Step II: Loading the data from Blob storage to the SQL Database
The process in this stage is almost the same as previous step. We will use the same blob dataset we created earlier as the source to read the data from. However, we will need to set a new dataset and choose the SQL Server parameters. Prior to being able to successfully create such dataset, we need to create a table in our SQL database, enabling us to select the destination table to load the data into. So go to the SQL Database in Azure portal and open the query editor. I use the similar aliases as the source dataset for convenience in data mapping:
CREATE TABLE TorontoCovid19 (
id int,
Assigned_ID int,
OutbreakAssociated varchar(255),
AgeGroup varchar(255),
NeighbourhoodName varchar(255),
FSA varchar(12),
SourceOfInfection varchar(255),
Classification varchar(255),
EpisodeDate date,
ReportedDate date,
ClientGender varchar(255),
Outcome varchar(255),
CurrentlyHospitalized varchar(12),
CurrentlyinICU varchar(12),
CurrentlyIntubated varchar(12),
EverHospitalized varchar(12),
EverinICU varchar(12),
EverIntubated varchar(12)
)
After running the query a new table titled “TorontoCovid19” will be created.
Now go back to the Data Factory, click on new dataset and look for Azure SQL Database.
After creating the linked service, you will need to select the table you already created and then press OK.
Important: In order for the Azure resources to be able to communicate with this SQL Database, you should have already went to Firewall setting in the SQL Database setting in Azure portal and enable the option “Allow Azure services and resources to access this server”.
Having everything ready so far, it is now time to create a new activity in the pipeline to copy the data from Blob storage to SQL Database.
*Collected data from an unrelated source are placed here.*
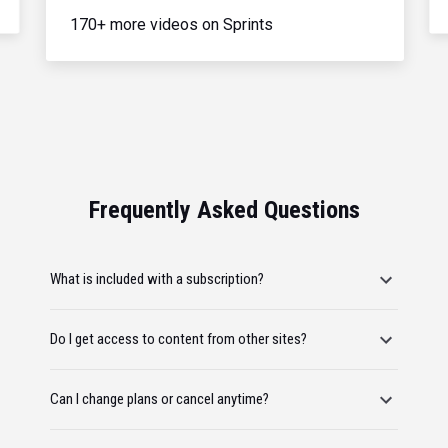
170+ more videos on Sprints
Frequently Asked Questions
What is included with a subscription?
Do I get access to content from other sites?
Can I change plans or cancel anytime?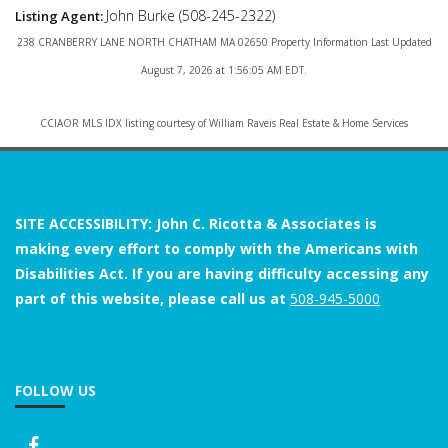
John Burke (508-245-2322)
Listing Agent:
238 CRANBERRY LANE NORTH CHATHAM MA 02650 Property Information Last Updated
August 7, 2026 at 1:56:05 AM EDT.
CCIAOR MLS IDX listing courtesy of William Raveis Real Estate & Home Services
SITE ACCESSIBILITY: John C. Ricotta & Associates is
making every effort to comply with the Americans with
Disabilities Act. If you are having difficulty accessing any
part of this website, please call us at
508-945-5000
FOLLOW US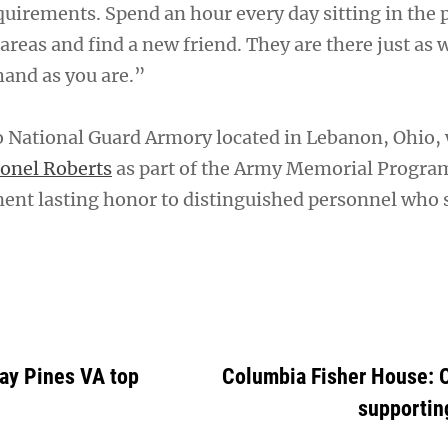
quirements. Spend an hour every day sitting in the 
eas and find a new friend. They are there just as w
hand as you are.”
o National Guard Armory located in Lebanon, Ohio,
lonel Roberts
as part of the Army Memorial Progra
ent lasting honor to distinguished personnel who 
Bay Pines VA top
Columbia Fisher House: O
supportin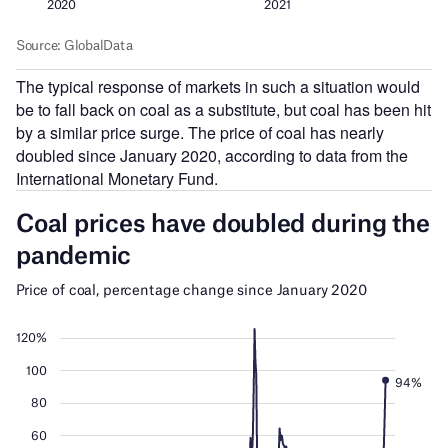
The typical response of markets in such a situation would
be to fall back on coal as a substitute, but coal has been hit
by a similar price surge. The price of coal has nearly
doubled since January 2020, according to data from the
International Monetary Fund.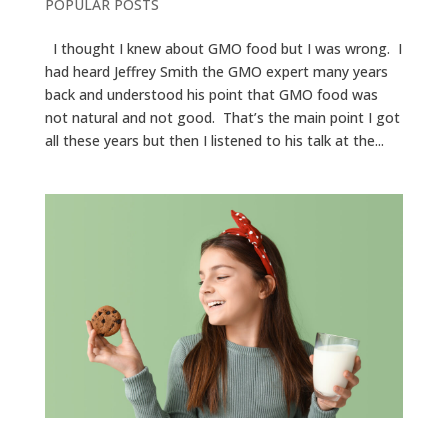
POPULAR POSTS
I thought I knew about GMO food but I was wrong. I
had heard Jeffrey Smith the GMO expert many years
back and understood his point that GMO food was
not natural and not good. That’s the main point I got
all these years but then I listened to his talk at the...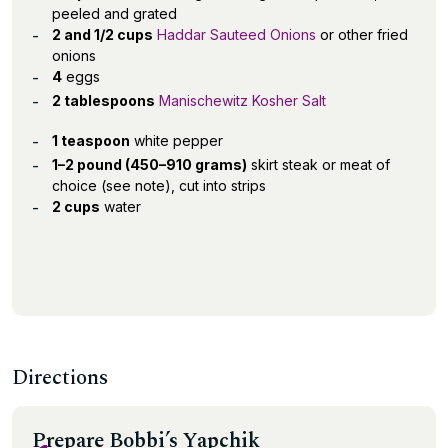
peeled and grated
2 and 1/2 cups
Haddar Sauteed Onions
or other fried
onions
4
eggs
2 tablespoons
Manischewitz Kosher Salt
1 teaspoon
white pepper
1–2 pound (450–910 grams)
skirt steak or meat of
choice (see note), cut into strips
2 cups
water
Directions
Prepare Bobbi’s Yapchik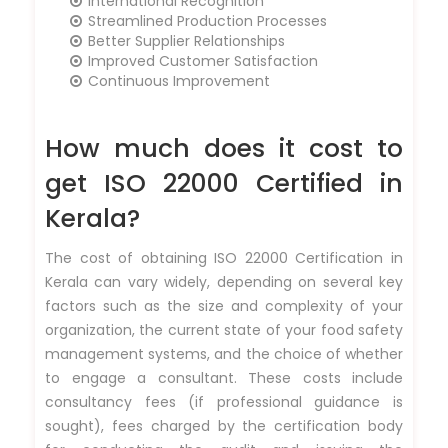
International Recognition
Streamlined Production Processes
Better Supplier Relationships
Improved Customer Satisfaction
Continuous Improvement
How much does it cost to
get ISO 22000 Certified in
Kerala?
The cost of obtaining ISO 22000 Certification in
Kerala can vary widely, depending on several key
factors such as the size and complexity of your
organization, the current state of your food safety
management systems, and the choice of whether
to engage a consultant. These costs include
consultancy fees (if professional guidance is
sought), fees charged by the certification body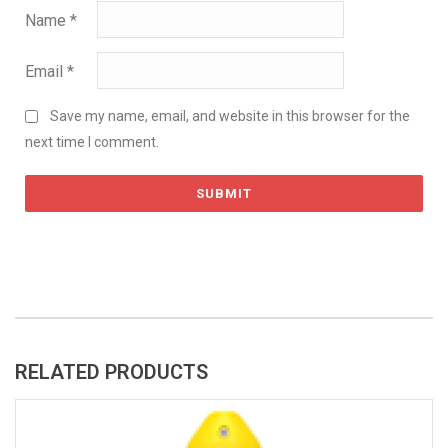
Name
*
Email
*
Save my name, email, and website in this browser for the
next time I comment.
RELATED PRODUCTS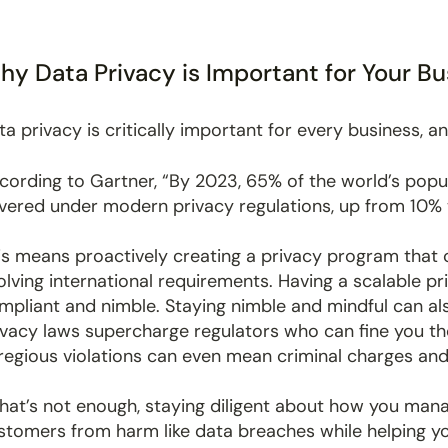
y Data Privacy is Important for Your Bu
ta privacy is critically important for every business, an
cording to Gartner, “By 2023, 65% of the world’s popul
vered under modern privacy regulations, up from 10% 
is means proactively creating a privacy program that ca
olving international requirements. Having a scalable p
mpliant and nimble. Staying nimble and mindful can al
ivacy laws supercharge regulators who can fine you tho
regious violations can even mean criminal charges and j
 that’s not enough, staying diligent about how you man
stomers from harm like data breaches while helping y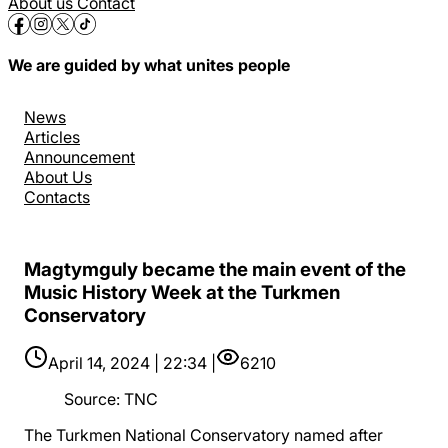
About us
Contact
We are guided by what unites people
News
Articles
Announcement
About Us
Contacts
Magtymguly became the main event of the
Music History Week at the Turkmen
Conservatory
April 14, 2024 | 22:34 |
6210
Source
:
TNC
The Turkmen National Conservatory named after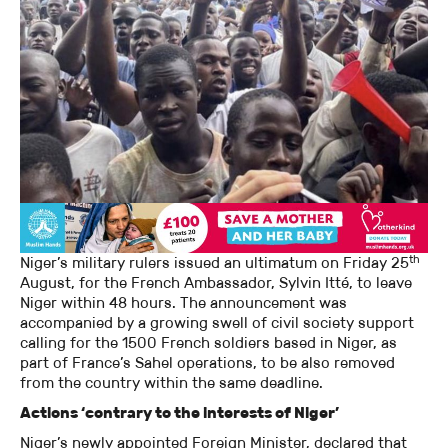
th
Niger’s military rulers issued an ultimatum on Friday 25
August, for the French Ambassador, Sylvin Itté, to leave
Niger within 48 hours. The announcement was
accompanied by a growing swell of civil society support
calling for the 1500 French soldiers based in Niger, as
part of France’s Sahel operations, to be also removed
from the country within the same deadline.
Actions ‘contrary to the interests of Niger’
Niger’s newly appointed Foreign Minister, declared that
Simply drag and drop the “Copy data” again from “Move & transform” under Activities menu. I name this activity “BlobToSQL” for easier recognition and better organizing the project. Select the Blob dataset we created already as the source this time, and the SQL dataset as the Sink.
Please note that at this point we should map the source and sink data, so each column in the source data to be copied into the corresponding destination column. For this, just go to Mapping tab and click on Import Schemas. Now you will need to map the Source and Destination for each data column:
Do not forget to connect the activities in the appropriate order so the pipeline works as it should:
Click on validate and if there was no errors, then click on debug to perform a test run. Once the test run was successful, you should now click on “Publish all” to save and publish the pipeline. In order for the pipeline to be deployed on a scheduled basis, you can create a trigger and make a plan for the pipeline’s deployment based on your requirements:
Important: You should note that Azure, as well as other popular cloud services, are paid services and if you are not careful with the pricing structures, you might incur unexpected charges to your Azure account. The pricing formula is said to be complex and depends on several parameters. Therefore it is highly recommended that you perform enough research on the expected costs. You can also use Azure cost calculator to get a sense about pricing details.
How you setup your pipelines, activities, triggers, and size of the data could affect the use of DIU/hour (Data Integration Unit: a combination of CPU, memory, and network resource allocation) which could charge your account. I found this article which simply explains the costs associated with the Data Factory service. However, it is highly recommended that you follow Microsoft Azure’s official resources in case not to miss any possible updates or changes in the pricing schemes.